I believe I've mentioned both my Japanese sensei who comes to the Kaisha once a week to flog me with a kanji textbook, and also the Test. The Test that is fast-approaching.
I'm actually not that anxious about it, and aside from calmly acknowledging the fact that I will most likely not pass due to shockingly good marks in listening and shockingly shocking ones in kanji, I am feeling pretty zen (wink wink) about the whole thing. As long as I don't read the information on the test voucher that warrants two different styles of underlining that is. I don't know if the TOEFL or TOEIC people are as anal as those from the JLPT, but I'm convinced the JLPT peeps are employing scare tactics to keep everyone in line.
Before applying for the test there is a little 45-page booklet that you must read before attempting to fill out the application form. The booklet first instructs us: "Do not throw away the booklet until you receive your test results". OK. Then scattered throughout the most anal and exceedingly Japanese explanations contained in said booklet, there are little warnings screaming out at you from the page: "Every year people do not receive their test vouchers due to mistakes on their application forms", "every year --% of examinees are expelled from the test site for letting their cell phones ring", "every year --% of examinees have incomplete test scores due to tardiness". They even go so far as to tell us not to bring our cell phones. What mad planet are these people from? First, we are in Japan, where 5 year-olds sport their own cells and second, most people have to trek at least an hour from home to some second-rate university testing site and they want us to do this with no mode of communication?! I say i to the iie to that.
I could be completely off base here, but I could have sworn the test booklets in past years contained little smiley faces that were more often than not frowning, with little crosses for eyes to draw your attention to yet another warning. Reading through the test materials always makes me feel as if I have made the Test People mad, by my mere existence as someone who studies Japanese and is eligible to take the Test.

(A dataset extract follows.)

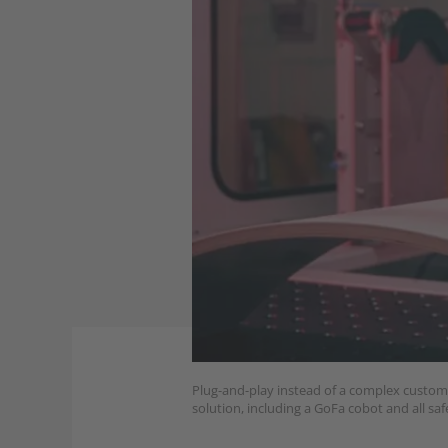
Plug-and-play instead of a complex custom s
solution, including a GoFa cobot and all safe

But back to the two fast-unravelling threads running through this post: my sensei and the Test. Or was it red cards? During the test, the proctors employ a warning system not unlike that of football (not American football, Americans!), in which yellow and red cards are furiously waved at players to signal a foul. The first and to date only time I have taken the Test, I thought the proctors were joking when they demonstrated holding up the coloured cards while running through a litany of Prohibited Behaviour. In essence, if you receive a yellow card once, your second offence is likely to graduate you to a red card. There are however, certain events in which you will be directly handed a red card, which essentially means Get the fuck out! I looked at my Test peers in amazement when some of them had the audacity to keep writing after Pencils Down. Or those who couldn't help but whisper to their neighbours despite the proctor's warning. I don't know if as far as classroom scare tactics go there are differences in the Asian and Western classroom, but those yellow and red cards sure as hell kept me in line. I did however, almost get a yellow card during the break time when I was having a smoko in a Prohibited Area. This must be an Asian classroom technique: just when you think you can relax during break time, they sneak up and get you from behind. Was the Original Head Test Man a football fan? What in the world gave the JLPT people this idea for discipline?
This just about brings me to the end of my not-much-of-a-story. I was about ready to red card my sensei today, and I might just prepare a yellow and red card just in case, for our next battle. Things up until today had been going swimmingly, until I asked her to quickly read me the answers to a mock test I had completed at home. This turned into almost 45 minutes of her going back and forth between my answers and the book's, and included tittering on her part when she thought that the incorrect kanji reading I chose was tres amusant. I should have just taken the reins at that point and told her what I wanted to study during our limited time, but I got so pissed off at her incessant tittering that I was stony silent for the remainder of our time together, only speaking when spoken to. What the fuck is her problem? I told her I would take full responsibility for my kanji duncedom. And for such a normally cool old lady, she was a real red-card deserving witch today.